What is needed ▸
Where an entry contains an image, skip the image and print the rest exactly.

>>>>

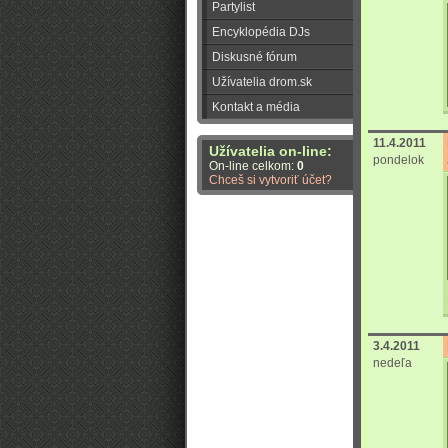
Partylist
Encyklopédia DJs
Diskusné fórum
Užívatelia drom.sk
Kontakt a média
11.4.2011
Užívatelia on-line:
pondelok
On-line celkom:
0
Chceš si vytvoriť účet?
3.4.2011
nedeľa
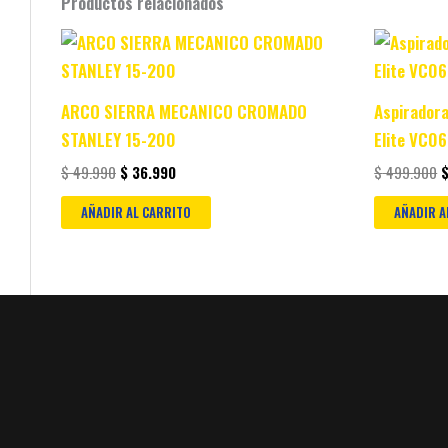
Productos relacionados
Original
Current
O
price
price
p
was:
is:
w
$ 49.990.
$ 36.990.
$
ARCO SIERRA MECANICO CROMADO
Aspirador
STANLEY 15-200
Elite VC0
$
49.990
$
36.990
$
499.900
AÑADIR AL CARRITO
AÑADIR A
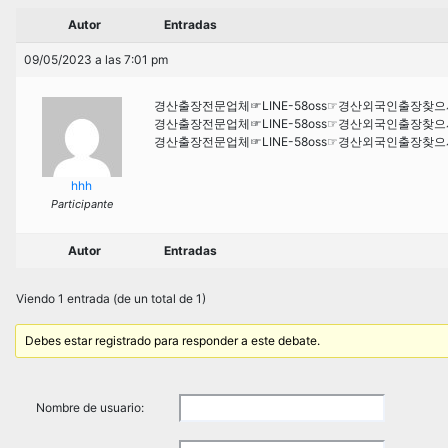
Autor
Entradas
09/05/2023 a las 7:01 pm
경산출장전문업체☞LINE-58oss☞경산외국인출장찾
경산출장전문업체☞LINE-58oss☞경산외국인출장찾
경산출장전문업체☞LINE-58oss☞경산외국인출장찾
hhh
Participante
Autor
Entradas
Viendo 1 entrada (de un total de 1)
Debes estar registrado para responder a este debate.
Nombre de usuario:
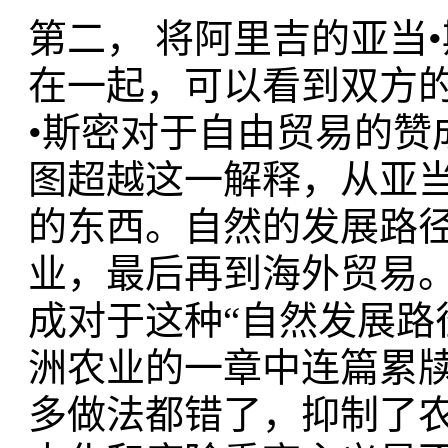
第二， 将阿里吉的亚当
在一起，可以看到双方
•斯密对于自由贸易的赞
图超越这一解释，从亚当
的东西。自然的发展路
业，最后再到海外贸易
成对于这种“自然发展路
洲农业的一章中连篇累
多做法都错了，抑制了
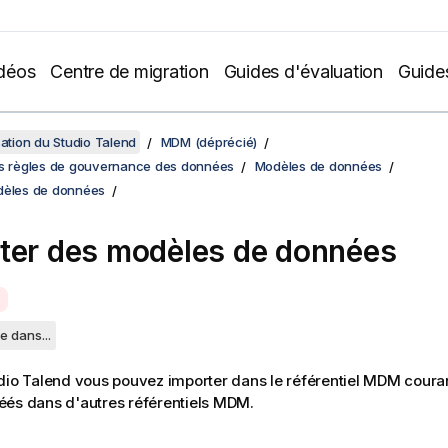
déos
Centre de migration
Guides d'évaluation
Guide
sation du Studio Talend
MDM (déprécié)
es règles de gouvernance des données
Modèles de données
dèles de données
ter des modèles de données
e dans...
dio Talend
vous pouvez importer dans le référentiel MDM coura
éés dans d'autres référentiels MDM.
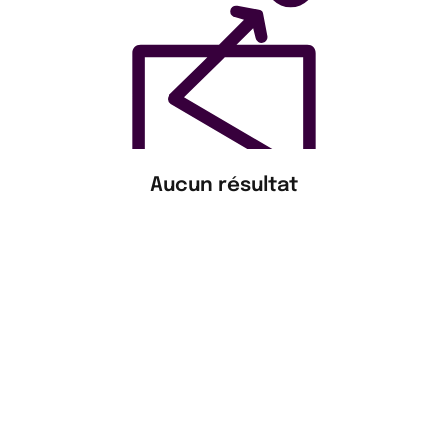
Aucun résultat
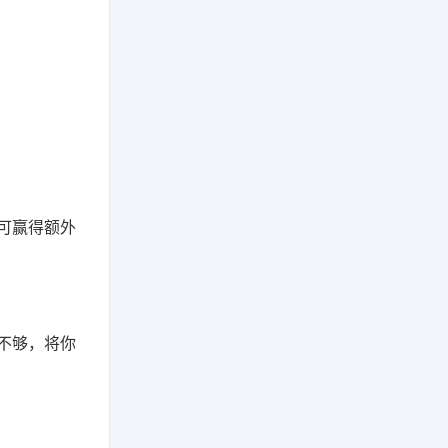
可赢得额外
不够，将你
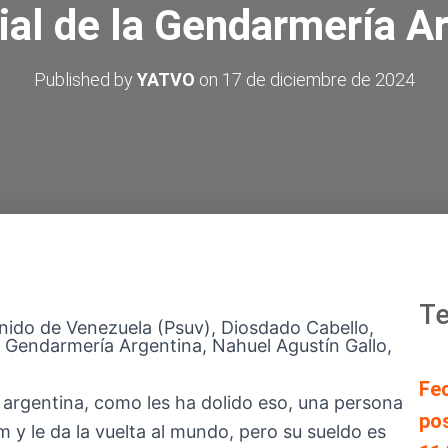
ial de la Gendarmería A
Published by
YATVO
on
17 de diciembre de 2024
Te
 Unido de Venezuela (Psuv), Diosdado Cabello,
la Gendarmería Argentina, Nahuel Agustín Gallo,
Fe
a argentina, como les ha dolido eso, una persona
pos
 y le da la vuelta al mundo, pero su sueldo es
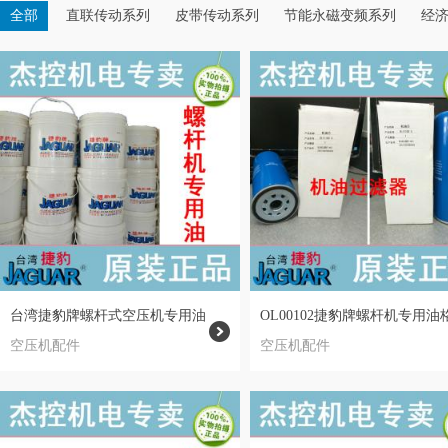
全部
直联传动系列
皮带传动系列
节能永磁变频系列
经
台湾捷豹牌螺杆式空压机专用油
OL00102捷豹牌螺杆机专用油
空压机配件
空压机配件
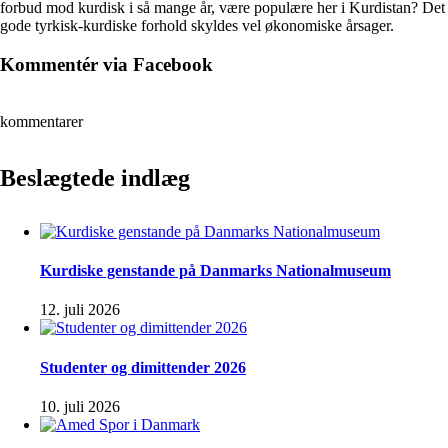
forbud mod kurdisk i så mange år, være populære her i Kurdistan? Det
gode tyrkisk-kurdiske forhold skyldes vel økonomiske årsager.
Kommentér via Facebook
kommentarer
Beslægtede indlæg
Kurdiske genstande på Danmarks Nationalmuseum
12. juli 2026
Studenter og dimittender 2026
10. juli 2026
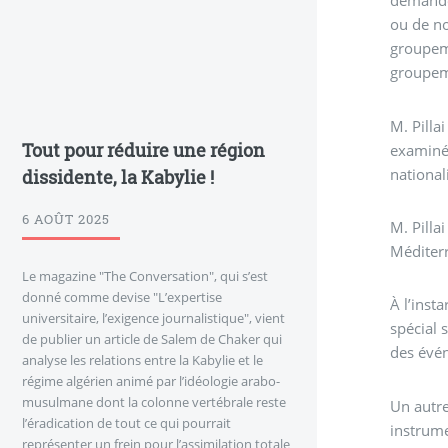
demandé 
ou de no
groupeme
groupem
M. Pilla
Tout pour réduire une région
examinée
national
dissidente, la Kabylie !
6 AOÛT 2025
M. Pilla
Méditerr
Le magazine "The Conversation", qui s’est
donné comme devise "L’expertise
À l’inst
universitaire, l’exigence journalistique", vient
spécial 
de publier un article de Salem de Chaker qui
des évén
analyse les relations entre la Kabylie et le
régime algérien animé par l’idéologie arabo-
musulmane dont la colonne vertébrale reste
Un autre
l’éradication de tout ce qui pourrait
instrume
représenter un frein pour l’assimilation totale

<<<<

Exercise answer ▸
Partylist
Encyklopédia DJs
Diskusné fórum
Užívatelia drom.sk
Kontakt a média
11.4.2011
Užívatelia on-line:
pondelok
On-line celkom:
0
Chceš si vytvoriť účet?
3.4.2011
nedeľa
Productos relacionados
Original
Current
O
price
price
p
was:
is:
w
$ 49.990.
$ 36.990.
$
ARCO SIERRA MECANICO CROMADO
Aspirador
STANLEY 15-200
Elite VC0
$
49.990
$
36.990
$
499.900
AÑADIR AL CARRITO
AÑADIR A
Autor
Entradas
09/05/2023 a las 7:01 pm
경산출장전문업체☞LINE-58oss☞경산외국인출장찾
경산출장전문업체☞LINE-58oss☞경산외국인출장찾
경산출장전문업체☞LINE-58oss☞경산외국인출장찾
hhh
Participante
Autor
Entradas
Viendo 1 entrada (de un total de 1)
Debes estar registrado para responder a este debate.
Nombre de usuario:
第二， 将阿里吉的亚当
在一起，可以看到双方
•斯密对于自由贸易的赞
图超越这一解释，从亚当
的东西。自然的发展路
业，最后再到海外贸易
成对于这种“自然发展路
洲农业的一章中连篇累
多做法都错了，抑制了
déos
Centre de migration
Guides d'évaluation
Guide
sation du Studio Talend
MDM (déprécié)
es règles de gouvernance des données
Modèles de données
dèles de données
ter des modèles de données
e dans...
dio Talend
vous pouvez importer dans le référentiel MDM coura
éés dans d'autres référentiels MDM.
Aucun résultat
可赢得额外
不够，将你
ial de la Gendarmería A
Published by
YATVO
on
17 de diciembre de 2024
Te
 Unido de Venezuela (Psuv), Diosdado Cabello,
la Gendarmería Argentina, Nahuel Agustín Gallo,
Fe
a argentina, como les ha dolido eso, una persona
pos
 y le da la vuelta al mundo, pero su sueldo es
全部
直联传动系列
皮带传动系列
节能永磁变频系列
经
台湾捷豹牌螺杆式空压机专用油
OL00102捷豹牌螺杆机专用油
空压机配件
空压机配件
forbud mod kurdisk i så mange år, være populære her i Kurdistan? Det
gode tyrkisk-kurdiske forhold skyldes vel økonomiske årsager.
Kommentér via Facebook
kommentarer
Beslægtede indlæg
Kurdiske genstande på Danmarks Nationalmuseum
12. juli 2026
Studenter og dimittender 2026
10. juli 2026
demandé 
ou de no
groupeme
groupem
M. Pilla
Tout pour réduire une région
examinée
national
dissidente, la Kabylie !
6 AOÛT 2025
M. Pilla
Méditerr
Le magazine "The Conversation", qui s’est
donné comme devise "L’expertise
À l’inst
universitaire, l’exigence journalistique", vient
spécial 
de publier un article de Salem de Chaker qui
des évén
analyse les relations entre la Kabylie et le
régime algérien animé par l’idéologie arabo-
musulmane dont la colonne vertébrale reste
Un autre
l’éradication de tout ce qui pourrait
instrume
représenter un frein pour l’assimilation totale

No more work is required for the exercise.